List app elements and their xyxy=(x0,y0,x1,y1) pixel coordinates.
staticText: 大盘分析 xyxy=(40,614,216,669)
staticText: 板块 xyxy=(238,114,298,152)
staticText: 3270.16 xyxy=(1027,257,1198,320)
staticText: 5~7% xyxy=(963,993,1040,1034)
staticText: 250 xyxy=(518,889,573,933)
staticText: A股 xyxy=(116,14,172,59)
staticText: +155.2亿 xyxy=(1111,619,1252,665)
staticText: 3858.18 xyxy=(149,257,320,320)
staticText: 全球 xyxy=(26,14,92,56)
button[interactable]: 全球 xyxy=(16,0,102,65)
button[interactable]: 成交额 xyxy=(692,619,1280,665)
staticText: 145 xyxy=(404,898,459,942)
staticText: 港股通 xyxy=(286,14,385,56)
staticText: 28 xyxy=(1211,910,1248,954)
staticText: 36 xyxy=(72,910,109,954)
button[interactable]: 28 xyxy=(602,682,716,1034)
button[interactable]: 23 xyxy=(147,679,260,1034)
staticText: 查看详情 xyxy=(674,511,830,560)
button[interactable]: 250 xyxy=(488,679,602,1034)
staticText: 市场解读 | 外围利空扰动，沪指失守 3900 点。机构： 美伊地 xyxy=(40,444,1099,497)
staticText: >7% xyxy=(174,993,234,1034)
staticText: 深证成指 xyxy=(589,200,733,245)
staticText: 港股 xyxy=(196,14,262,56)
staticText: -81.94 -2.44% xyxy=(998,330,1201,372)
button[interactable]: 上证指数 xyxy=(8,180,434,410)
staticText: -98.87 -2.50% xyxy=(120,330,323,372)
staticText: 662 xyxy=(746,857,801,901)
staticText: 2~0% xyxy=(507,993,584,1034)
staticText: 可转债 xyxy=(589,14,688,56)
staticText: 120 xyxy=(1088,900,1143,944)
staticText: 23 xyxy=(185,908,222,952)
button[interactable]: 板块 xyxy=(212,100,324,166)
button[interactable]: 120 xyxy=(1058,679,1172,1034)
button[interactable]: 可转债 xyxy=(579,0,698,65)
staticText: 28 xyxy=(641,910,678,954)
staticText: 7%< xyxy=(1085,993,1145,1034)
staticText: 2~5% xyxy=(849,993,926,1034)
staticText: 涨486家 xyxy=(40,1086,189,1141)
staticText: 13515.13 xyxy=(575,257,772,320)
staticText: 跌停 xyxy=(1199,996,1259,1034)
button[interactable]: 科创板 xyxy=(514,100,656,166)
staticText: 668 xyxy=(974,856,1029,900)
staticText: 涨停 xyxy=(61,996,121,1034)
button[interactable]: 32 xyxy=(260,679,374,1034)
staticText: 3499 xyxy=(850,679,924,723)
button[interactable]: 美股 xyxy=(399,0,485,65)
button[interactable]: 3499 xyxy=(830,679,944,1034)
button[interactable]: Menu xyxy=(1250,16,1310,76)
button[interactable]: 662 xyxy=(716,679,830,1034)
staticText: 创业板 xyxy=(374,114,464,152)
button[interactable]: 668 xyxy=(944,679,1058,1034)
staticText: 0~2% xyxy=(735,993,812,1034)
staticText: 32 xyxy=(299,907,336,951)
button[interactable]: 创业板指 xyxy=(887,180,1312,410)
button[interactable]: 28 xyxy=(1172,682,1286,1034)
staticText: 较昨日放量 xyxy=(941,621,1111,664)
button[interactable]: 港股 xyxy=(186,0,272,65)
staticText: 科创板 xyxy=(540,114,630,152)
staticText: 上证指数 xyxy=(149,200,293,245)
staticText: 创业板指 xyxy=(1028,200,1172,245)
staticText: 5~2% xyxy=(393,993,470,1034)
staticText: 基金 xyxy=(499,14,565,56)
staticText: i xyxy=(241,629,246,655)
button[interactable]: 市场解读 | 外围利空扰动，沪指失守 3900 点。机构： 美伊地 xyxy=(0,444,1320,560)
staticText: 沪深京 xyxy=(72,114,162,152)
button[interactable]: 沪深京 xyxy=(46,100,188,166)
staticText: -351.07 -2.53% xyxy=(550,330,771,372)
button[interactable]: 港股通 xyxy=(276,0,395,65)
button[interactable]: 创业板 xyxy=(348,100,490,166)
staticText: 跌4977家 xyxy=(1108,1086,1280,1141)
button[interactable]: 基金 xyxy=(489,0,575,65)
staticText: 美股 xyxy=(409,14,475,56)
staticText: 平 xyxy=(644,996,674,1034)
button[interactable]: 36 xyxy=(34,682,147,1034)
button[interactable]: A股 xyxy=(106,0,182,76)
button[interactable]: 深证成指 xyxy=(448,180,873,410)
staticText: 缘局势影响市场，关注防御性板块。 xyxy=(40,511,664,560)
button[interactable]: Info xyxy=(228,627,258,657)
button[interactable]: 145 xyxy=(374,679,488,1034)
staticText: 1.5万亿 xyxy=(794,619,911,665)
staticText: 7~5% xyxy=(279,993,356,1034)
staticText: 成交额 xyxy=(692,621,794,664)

──────────

▶ **DESCRIPTION OF THE TASK**: One number only, please: the count of lines in the data that hold the word "上证指数".

▶ **EXPECTED OUTPUT**: 2